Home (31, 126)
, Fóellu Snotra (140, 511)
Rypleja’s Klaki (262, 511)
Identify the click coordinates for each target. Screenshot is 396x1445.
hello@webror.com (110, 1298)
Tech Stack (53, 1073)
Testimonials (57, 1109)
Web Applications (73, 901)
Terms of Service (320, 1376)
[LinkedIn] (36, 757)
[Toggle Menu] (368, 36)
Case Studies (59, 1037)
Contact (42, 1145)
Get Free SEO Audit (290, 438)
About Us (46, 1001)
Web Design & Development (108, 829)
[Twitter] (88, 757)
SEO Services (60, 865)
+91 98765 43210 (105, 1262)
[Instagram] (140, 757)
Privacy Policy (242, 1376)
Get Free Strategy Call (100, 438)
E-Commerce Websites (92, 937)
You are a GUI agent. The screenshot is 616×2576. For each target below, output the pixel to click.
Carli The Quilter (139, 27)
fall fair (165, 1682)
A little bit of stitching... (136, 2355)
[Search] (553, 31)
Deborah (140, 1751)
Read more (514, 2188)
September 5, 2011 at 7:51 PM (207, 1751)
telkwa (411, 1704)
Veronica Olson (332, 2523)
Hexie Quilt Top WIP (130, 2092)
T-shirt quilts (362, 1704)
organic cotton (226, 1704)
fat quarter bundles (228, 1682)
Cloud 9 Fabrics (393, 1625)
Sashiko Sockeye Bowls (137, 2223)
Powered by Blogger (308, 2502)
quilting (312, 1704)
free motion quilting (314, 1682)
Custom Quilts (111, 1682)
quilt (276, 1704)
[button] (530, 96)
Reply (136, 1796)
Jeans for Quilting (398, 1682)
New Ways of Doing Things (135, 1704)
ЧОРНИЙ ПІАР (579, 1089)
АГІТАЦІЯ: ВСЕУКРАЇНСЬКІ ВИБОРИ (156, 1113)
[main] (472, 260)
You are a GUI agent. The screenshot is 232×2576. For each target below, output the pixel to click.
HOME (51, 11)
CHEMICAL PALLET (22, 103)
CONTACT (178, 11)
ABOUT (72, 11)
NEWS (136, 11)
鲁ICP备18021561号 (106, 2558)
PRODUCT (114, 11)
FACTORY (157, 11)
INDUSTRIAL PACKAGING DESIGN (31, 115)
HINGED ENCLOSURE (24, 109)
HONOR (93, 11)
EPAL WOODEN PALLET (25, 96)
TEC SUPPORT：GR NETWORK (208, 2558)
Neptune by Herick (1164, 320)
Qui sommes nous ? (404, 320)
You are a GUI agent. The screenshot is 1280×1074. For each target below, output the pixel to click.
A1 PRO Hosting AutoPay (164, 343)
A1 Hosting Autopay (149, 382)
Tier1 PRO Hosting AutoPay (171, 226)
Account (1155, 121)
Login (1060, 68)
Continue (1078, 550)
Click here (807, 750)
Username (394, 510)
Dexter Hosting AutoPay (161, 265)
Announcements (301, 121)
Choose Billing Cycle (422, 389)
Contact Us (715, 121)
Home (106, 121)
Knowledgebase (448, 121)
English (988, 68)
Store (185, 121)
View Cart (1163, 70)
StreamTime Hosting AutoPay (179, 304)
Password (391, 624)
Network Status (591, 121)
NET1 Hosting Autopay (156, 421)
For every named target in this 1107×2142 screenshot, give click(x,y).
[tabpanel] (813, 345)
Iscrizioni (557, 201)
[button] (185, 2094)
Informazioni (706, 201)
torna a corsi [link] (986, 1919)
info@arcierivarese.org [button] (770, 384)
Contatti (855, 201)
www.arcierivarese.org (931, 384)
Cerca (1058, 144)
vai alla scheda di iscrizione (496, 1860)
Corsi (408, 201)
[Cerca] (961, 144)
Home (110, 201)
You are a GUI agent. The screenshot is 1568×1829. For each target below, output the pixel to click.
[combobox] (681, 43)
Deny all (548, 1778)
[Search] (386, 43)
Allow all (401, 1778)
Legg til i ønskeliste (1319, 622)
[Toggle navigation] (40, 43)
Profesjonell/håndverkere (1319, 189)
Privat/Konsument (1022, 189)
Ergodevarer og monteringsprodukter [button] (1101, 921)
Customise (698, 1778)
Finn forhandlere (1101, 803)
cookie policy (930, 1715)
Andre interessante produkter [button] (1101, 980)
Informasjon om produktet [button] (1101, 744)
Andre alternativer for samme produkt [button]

.....

--- What you need to do ---
Going from the line that has "NET1 Hosting Autopay (156, 421)" through the last line of the entries, retype each line exactly as given and add nothing.

--- Output below ---
NET1 Hosting Autopay (156, 421)
For every named target in this 1107×2142 screenshot, give click(x,y).
[tabpanel] (813, 345)
Iscrizioni (557, 201)
[button] (185, 2094)
Informazioni (706, 201)
torna a corsi [link] (986, 1919)
info@arcierivarese.org [button] (770, 384)
Contatti (855, 201)
www.arcierivarese.org (931, 384)
Cerca (1058, 144)
vai alla scheda di iscrizione (496, 1860)
Corsi (408, 201)
[Cerca] (961, 144)
Home (110, 201)
You are a GUI agent. The screenshot is 1568×1829. For each target below, output the pixel to click.
[combobox] (681, 43)
Deny all (548, 1778)
[Search] (386, 43)
Allow all (401, 1778)
Legg til i ønskeliste (1319, 622)
[Toggle navigation] (40, 43)
Profesjonell/håndverkere (1319, 189)
Privat/Konsument (1022, 189)
Ergodevarer og monteringsprodukter [button] (1101, 921)
Customise (698, 1778)
Finn forhandlere (1101, 803)
cookie policy (930, 1715)
Andre interessante produkter [button] (1101, 980)
Informasjon om produktet [button] (1101, 744)
Andre alternativer for samme produkt [button]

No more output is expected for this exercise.